Assignment →
Without any of their pictures, return all of the records exactly.

Given information →
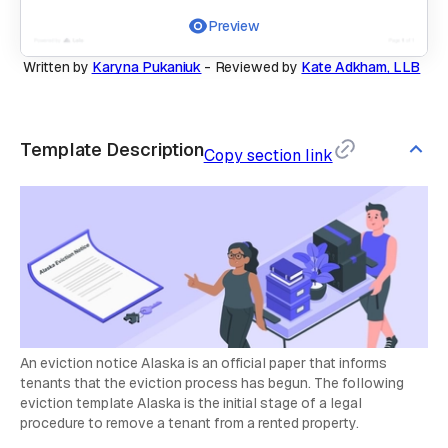
Preview
Written by
Karyna Pukaniuk
-
Reviewed by
Kate Adkham, LLB
Template Description
Copy section link
An eviction notice Alaska is an official paper that informs
tenants that the eviction process has begun. The following
eviction template Alaska is the initial stage of a legal
procedure to remove a tenant from a rented property.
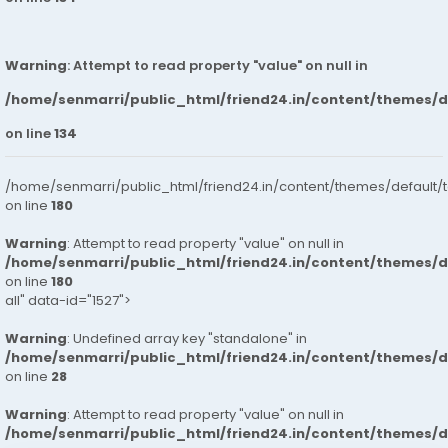
Warning
: Attempt to read property "value" on null in
/home/senmarri/public_html/friend24.in/content/themes/
on line
134
/home/senmarri/public_html/friend24.in/content/themes/default/
on line
180
Warning
: Attempt to read property "value" on null in
/home/senmarri/public_html/friend24.in/content/themes/
on line
180
all" data-id="1527">
Warning
: Undefined array key "standalone" in
/home/senmarri/public_html/friend24.in/content/themes/
on line
28
Warning
: Attempt to read property "value" on null in
/home/senmarri/public_html/friend24.in/content/themes/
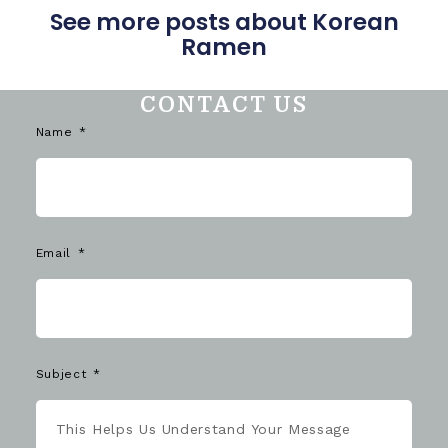
See more posts about Korean
Ramen
CONTACT US
Name
Email
Subject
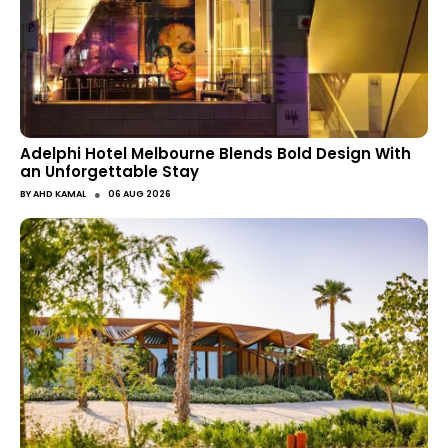
Adelphi Hotel Melbourne Blends Bold Design With
an Unforgettable Stay
●
BY
AHD KAMAL
06 AUG 2026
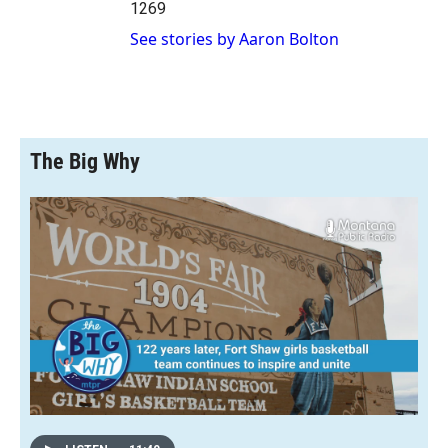
1269
See stories by Aaron Bolton
The Big Why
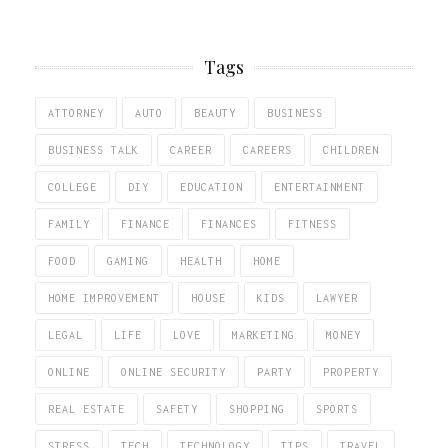
Tags
ATTORNEY
AUTO
BEAUTY
BUSINESS
BUSINESS TALK
CAREER
CAREERS
CHILDREN
COLLEGE
DIY
EDUCATION
ENTERTAINMENT
FAMILY
FINANCE
FINANCES
FITNESS
FOOD
GAMING
HEALTH
HOME
HOME IMPROVEMENT
HOUSE
KIDS
LAWYER
LEGAL
LIFE
LOVE
MARKETING
MONEY
ONLINE
ONLINE SECURITY
PARTY
PROPERTY
REAL ESTATE
SAFETY
SHOPPING
SPORTS
STRESS
TECH
TECHNOLOGY
TIPS
TRAVEL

Reply to the exercise →
Preview
Written by
Karyna Pukaniuk
-
Reviewed by
Kate Adkham, LLB
Template Description
Copy section link
An eviction notice Alaska is an official paper that informs
tenants that the eviction process has begun. The following
eviction template Alaska is the initial stage of a legal
procedure to remove a tenant from a rented property.
Warning
: Attempt to read property "value" on null in
/home/senmarri/public_html/friend24.in/content/themes/
on line
134
/home/senmarri/public_html/friend24.in/content/themes/default/
on line
180
Warning
: Attempt to read property "value" on null in
/home/senmarri/public_html/friend24.in/content/themes/
on line
180
all" data-id="1527">
Warning
: Undefined array key "standalone" in
/home/senmarri/public_html/friend24.in/content/themes/
on line
28
Warning
: Attempt to read property "value" on null in
/home/senmarri/public_html/friend24.in/content/themes/
See more posts about Korean
Ramen
CONTACT US
Name
Email
Subject
Adelphi Hotel Melbourne Blends Bold Design With
an Unforgettable Stay
●
BY
AHD KAMAL
06 AUG 2026
1269
See stories by Aaron Bolton
The Big Why
Tags
ATTORNEY
AUTO
BEAUTY
BUSINESS
BUSINESS TALK
CAREER
CAREERS
CHILDREN
COLLEGE
DIY
EDUCATION
ENTERTAINMENT
FAMILY
FINANCE
FINANCES
FITNESS
FOOD
GAMING
HEALTH
HOME
HOME IMPROVEMENT
HOUSE
KIDS
LAWYER
LEGAL
LIFE
LOVE
MARKETING
MONEY
ONLINE
ONLINE SECURITY
PARTY
PROPERTY
REAL ESTATE
SAFETY
SHOPPING
SPORTS
STRESS
TECH
TECHNOLOGY
TIPS
TRAVEL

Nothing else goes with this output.